Nach der Fertigstellung der Restarbeiten in Hamburg und der Übergabe in Bremerhaven soll die „Ovations“ in Southampton erstmals Fahrgäste aufnehmen. Dann geht es Richtung Shanghai. Den Sommer über wird das Schiff in den asiatischen Gewässern auf der Nordhalbkugel kreuzen, im Winter auf der Südhalbkugel bei Australien. Im Solarium, Deck 15 über der Kommandobrücke des Schiffs, bauen Gärtner zwischen den Pools einen Palmengarten. An der Wand entsteht ein Mosaik aus Moosen. Unter dem Glasdach, auf dem sich die Sonne spiegelt, herrschen subtropische Temperaturen.

Auf dem gleichen Deck auf der entgegengesetzten Seite befindet sich das „SeaPlex“ – eine schmucke Mehrzweckhalle für Autoscooter, Basketball sowie einer Zirkusschule für Gäste, die sich schon immer mal auf ein Trapez wagen wollten. Wer es noch spektakulärer mag, kann gleich ums Eck im Außenbereich des Hecks Schweben üben. „Skydiving“ heißt die Anlage, bei der Menschen in einem vertikalen Windkanal auf einem starken Luftstrom schweben. Ein paar Profis bringen die gewaltige Turbine gerade auf Betriebstemperatur. Zutritt für Kreuzfahrtpassagiere nur nach vorheriger Sicherheitseinweisung und in Begleitung eines Fluglehrers.

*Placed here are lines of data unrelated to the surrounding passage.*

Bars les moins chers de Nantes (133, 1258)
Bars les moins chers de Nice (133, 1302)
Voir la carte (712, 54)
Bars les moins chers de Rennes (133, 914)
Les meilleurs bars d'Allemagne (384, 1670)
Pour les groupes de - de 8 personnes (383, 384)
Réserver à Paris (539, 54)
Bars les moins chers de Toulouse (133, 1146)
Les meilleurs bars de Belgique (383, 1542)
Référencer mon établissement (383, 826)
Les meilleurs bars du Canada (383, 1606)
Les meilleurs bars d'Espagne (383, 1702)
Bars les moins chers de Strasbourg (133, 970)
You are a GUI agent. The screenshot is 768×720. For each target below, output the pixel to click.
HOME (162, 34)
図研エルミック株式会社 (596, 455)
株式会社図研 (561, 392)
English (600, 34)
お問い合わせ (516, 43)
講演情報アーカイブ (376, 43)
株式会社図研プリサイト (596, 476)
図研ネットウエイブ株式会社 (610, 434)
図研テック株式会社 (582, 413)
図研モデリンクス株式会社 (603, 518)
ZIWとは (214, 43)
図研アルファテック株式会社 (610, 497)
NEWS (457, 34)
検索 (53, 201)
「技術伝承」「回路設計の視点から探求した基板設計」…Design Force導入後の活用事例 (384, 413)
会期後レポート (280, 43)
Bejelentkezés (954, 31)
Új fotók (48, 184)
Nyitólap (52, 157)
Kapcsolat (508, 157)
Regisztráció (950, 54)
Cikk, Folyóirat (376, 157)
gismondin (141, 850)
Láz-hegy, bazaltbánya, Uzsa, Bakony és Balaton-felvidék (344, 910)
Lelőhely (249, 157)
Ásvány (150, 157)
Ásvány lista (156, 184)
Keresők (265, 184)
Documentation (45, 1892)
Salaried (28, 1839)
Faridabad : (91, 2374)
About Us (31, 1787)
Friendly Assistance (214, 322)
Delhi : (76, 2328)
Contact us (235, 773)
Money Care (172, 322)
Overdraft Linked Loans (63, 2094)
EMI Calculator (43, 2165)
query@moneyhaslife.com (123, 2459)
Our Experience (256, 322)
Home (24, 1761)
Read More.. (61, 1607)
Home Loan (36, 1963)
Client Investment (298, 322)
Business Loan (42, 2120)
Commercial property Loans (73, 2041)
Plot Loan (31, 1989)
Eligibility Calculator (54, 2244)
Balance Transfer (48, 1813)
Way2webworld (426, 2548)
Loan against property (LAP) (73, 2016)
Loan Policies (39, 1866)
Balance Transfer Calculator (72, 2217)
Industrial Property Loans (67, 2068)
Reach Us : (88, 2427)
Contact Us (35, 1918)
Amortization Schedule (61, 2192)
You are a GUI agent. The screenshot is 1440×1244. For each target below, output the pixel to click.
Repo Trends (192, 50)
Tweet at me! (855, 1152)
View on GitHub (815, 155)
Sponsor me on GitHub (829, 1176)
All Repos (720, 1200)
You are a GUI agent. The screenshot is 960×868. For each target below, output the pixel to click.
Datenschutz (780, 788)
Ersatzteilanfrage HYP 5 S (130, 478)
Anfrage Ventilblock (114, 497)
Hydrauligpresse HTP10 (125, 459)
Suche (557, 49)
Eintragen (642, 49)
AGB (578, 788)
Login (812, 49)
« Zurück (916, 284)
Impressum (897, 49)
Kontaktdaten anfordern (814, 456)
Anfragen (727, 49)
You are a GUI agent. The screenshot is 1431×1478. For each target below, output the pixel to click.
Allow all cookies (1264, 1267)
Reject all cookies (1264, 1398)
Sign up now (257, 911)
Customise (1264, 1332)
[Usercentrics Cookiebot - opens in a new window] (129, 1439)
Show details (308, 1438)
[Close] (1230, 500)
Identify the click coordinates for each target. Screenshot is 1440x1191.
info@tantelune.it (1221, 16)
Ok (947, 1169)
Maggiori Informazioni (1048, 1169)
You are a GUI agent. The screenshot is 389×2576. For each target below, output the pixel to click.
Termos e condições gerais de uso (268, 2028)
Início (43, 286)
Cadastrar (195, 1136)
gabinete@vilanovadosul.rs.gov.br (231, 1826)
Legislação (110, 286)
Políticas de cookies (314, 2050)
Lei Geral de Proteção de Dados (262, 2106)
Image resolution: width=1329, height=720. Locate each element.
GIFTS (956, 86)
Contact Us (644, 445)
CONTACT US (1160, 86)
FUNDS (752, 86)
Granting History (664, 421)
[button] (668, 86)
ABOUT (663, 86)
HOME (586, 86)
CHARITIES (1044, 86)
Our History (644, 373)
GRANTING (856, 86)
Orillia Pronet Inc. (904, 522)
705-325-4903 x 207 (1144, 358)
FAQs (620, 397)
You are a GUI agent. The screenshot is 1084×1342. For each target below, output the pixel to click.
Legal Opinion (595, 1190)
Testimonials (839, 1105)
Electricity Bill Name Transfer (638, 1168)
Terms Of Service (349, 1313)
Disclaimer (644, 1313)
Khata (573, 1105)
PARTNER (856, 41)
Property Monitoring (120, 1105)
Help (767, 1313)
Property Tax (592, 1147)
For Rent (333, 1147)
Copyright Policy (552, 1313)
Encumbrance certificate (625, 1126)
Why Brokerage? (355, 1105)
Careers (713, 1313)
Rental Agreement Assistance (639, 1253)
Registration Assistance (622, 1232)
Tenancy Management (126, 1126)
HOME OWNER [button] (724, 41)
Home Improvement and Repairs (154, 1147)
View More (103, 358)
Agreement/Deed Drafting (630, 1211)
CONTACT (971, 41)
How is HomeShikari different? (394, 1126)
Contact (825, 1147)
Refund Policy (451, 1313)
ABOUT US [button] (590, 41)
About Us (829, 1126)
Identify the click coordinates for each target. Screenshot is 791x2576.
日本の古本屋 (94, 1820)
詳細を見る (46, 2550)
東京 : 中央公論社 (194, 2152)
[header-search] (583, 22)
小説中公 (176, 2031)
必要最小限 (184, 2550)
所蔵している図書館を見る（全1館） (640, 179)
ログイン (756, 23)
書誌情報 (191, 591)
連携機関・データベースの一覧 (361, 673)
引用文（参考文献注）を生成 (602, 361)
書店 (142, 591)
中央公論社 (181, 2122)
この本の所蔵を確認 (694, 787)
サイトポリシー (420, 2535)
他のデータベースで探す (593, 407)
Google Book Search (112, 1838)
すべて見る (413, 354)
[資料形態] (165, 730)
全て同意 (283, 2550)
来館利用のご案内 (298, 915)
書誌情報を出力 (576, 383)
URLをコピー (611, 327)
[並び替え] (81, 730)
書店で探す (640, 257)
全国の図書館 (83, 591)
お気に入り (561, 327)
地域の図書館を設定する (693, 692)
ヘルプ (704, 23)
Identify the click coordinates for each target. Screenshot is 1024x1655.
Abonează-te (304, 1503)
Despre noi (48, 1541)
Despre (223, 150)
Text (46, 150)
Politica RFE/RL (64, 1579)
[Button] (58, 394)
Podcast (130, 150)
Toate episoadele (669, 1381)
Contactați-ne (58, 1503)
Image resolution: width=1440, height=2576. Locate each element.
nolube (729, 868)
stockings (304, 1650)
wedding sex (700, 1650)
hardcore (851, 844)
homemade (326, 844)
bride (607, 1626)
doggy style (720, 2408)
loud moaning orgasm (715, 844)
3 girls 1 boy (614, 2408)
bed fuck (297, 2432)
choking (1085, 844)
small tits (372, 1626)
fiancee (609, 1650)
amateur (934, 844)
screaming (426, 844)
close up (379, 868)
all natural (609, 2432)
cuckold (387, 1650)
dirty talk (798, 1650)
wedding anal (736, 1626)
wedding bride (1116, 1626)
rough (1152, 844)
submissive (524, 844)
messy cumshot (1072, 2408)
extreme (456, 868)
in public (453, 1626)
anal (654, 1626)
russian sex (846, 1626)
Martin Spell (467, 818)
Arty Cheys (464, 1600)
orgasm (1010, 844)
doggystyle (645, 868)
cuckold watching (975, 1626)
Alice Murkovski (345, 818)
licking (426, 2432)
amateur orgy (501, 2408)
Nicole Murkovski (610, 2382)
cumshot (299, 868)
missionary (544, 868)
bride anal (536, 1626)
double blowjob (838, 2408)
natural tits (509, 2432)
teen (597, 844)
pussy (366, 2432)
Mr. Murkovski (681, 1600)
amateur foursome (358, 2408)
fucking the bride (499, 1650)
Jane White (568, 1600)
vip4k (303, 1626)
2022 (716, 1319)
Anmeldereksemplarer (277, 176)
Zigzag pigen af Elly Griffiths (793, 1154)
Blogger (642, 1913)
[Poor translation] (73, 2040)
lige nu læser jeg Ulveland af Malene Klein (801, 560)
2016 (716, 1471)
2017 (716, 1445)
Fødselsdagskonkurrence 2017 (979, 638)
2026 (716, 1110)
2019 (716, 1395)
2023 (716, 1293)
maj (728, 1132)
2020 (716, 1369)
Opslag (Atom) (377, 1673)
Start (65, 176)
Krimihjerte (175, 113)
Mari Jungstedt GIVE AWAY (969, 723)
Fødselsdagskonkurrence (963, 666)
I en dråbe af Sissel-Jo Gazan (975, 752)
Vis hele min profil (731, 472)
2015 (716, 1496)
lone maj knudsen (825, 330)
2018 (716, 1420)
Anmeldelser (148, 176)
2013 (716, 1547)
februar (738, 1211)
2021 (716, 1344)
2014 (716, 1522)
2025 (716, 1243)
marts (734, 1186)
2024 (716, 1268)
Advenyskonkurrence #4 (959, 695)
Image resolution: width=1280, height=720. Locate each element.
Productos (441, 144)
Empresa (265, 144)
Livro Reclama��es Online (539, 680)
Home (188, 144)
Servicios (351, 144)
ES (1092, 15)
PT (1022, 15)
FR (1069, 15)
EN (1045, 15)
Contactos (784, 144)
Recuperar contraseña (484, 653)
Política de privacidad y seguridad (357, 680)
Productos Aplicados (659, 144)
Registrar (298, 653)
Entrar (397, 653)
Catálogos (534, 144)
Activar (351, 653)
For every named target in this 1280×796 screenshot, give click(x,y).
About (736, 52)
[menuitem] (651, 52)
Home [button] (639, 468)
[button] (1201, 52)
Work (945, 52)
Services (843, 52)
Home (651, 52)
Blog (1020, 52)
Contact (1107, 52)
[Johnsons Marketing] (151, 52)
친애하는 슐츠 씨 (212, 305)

Blick in eine der noblen Suiten auf der
„Ovation of the Seas“
Blick in eine der noblen Suiten auf der „Ovation of the Seas“ © HA | Andreas Laible

Einige Decks unter der Turbine befindet sich ein teurer Saal, das „TWO70 Grad“. Clou des Theaters sind drei Stockwerke hohe Bildschirme mit ex­trem hoher Auflösung und einem 270-Grad-Ausblick. Sie bieten Echtzeitbilder vom Wasser oder raffinierte Hintergrundbilder für Shows. „Allein die technische Anlage in diesem Saal kostet so viel wie ein kleines Kreuzfahrtschiff“, sagt Hackmann.

Auch die Innenkabinen sind mit solchen Bildschirmen ausgestattet und suggerieren damit, es handele sich um Fensterkabinen.

Ruhiger geht es auf der Brücke zu. Werft-Kapitän Wolfgang Thos bereitet sich auf die Übergabe an den Kreuzfahrt-Kapitän vor. „Einige Bereiche haben wir schon übergeben. Uns entgleitet nach und nach die Verantwortung“ sagt er. 4180 Passagiere sollen künftig auf der „Ovation of the Seas“ ihren Urlaub genießen. Hinzu kommen 1480 Crewmitglieder. Am Mittwochabend mussten alle Handwerker von Bord. Heute um vier Uhr früh soll das Schiff auslaufen. Aber wird auch alles rechtzeitig fertig? „Wie immer, auf dem letzten Drücker“, sagt Peter Ulf Geisler, Sprecher von Royal Caribbean.